--- Directions for this task ---
Every line in the entries that holds "Jahren" should be identified and copied.

Items from a data source
- - - -
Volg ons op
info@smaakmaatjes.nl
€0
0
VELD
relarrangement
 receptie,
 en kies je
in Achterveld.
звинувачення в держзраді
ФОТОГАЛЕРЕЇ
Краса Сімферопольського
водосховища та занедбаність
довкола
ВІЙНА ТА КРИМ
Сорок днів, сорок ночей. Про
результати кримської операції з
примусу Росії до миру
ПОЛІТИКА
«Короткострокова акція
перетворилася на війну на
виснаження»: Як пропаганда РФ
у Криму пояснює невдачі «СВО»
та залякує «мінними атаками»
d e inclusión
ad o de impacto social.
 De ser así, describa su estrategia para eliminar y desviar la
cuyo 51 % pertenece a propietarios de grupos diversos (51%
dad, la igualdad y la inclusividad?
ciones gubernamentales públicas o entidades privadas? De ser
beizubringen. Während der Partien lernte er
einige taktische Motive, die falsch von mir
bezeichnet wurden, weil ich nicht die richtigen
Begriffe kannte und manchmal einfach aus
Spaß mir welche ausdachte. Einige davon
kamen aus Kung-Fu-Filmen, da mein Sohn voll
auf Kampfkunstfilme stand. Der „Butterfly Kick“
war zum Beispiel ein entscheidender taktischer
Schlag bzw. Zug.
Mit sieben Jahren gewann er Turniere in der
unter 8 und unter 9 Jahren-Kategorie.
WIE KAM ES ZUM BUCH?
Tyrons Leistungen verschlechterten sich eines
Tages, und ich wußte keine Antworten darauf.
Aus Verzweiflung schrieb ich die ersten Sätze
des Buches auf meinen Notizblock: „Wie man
- - - -
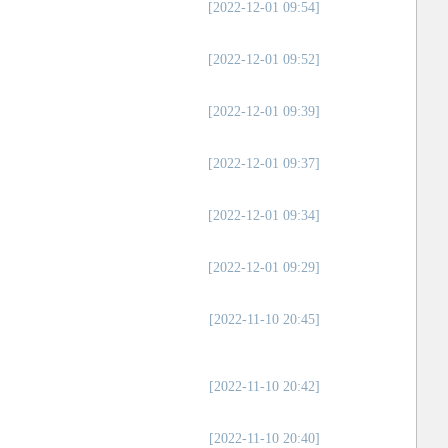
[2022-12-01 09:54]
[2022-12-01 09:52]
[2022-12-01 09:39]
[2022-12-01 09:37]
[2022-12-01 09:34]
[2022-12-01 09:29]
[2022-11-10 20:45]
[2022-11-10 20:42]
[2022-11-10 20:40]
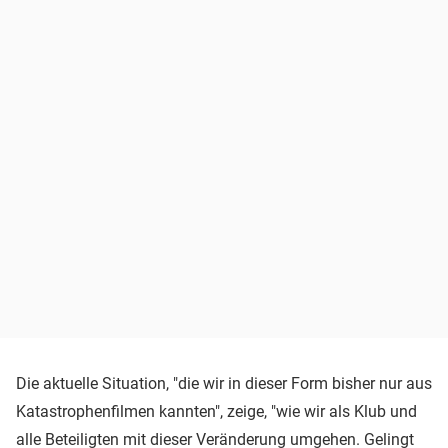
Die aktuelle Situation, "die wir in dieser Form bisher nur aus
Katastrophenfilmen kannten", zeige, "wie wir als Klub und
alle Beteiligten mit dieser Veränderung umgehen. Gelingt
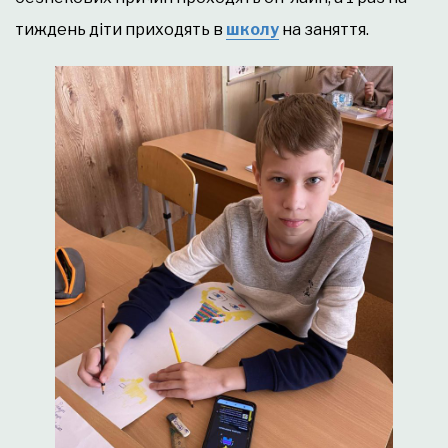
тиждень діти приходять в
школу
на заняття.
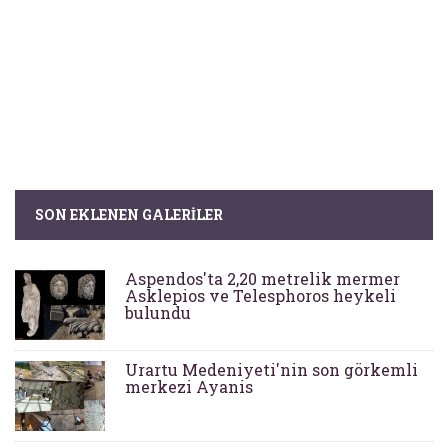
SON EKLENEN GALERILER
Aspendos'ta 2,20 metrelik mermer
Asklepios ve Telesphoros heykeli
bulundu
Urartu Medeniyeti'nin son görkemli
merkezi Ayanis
- - - -
--- Exercise solution ---
Mit sieben Jahren gewann er Turniere in der
unter 8 und unter 9 Jahren-Kategorie.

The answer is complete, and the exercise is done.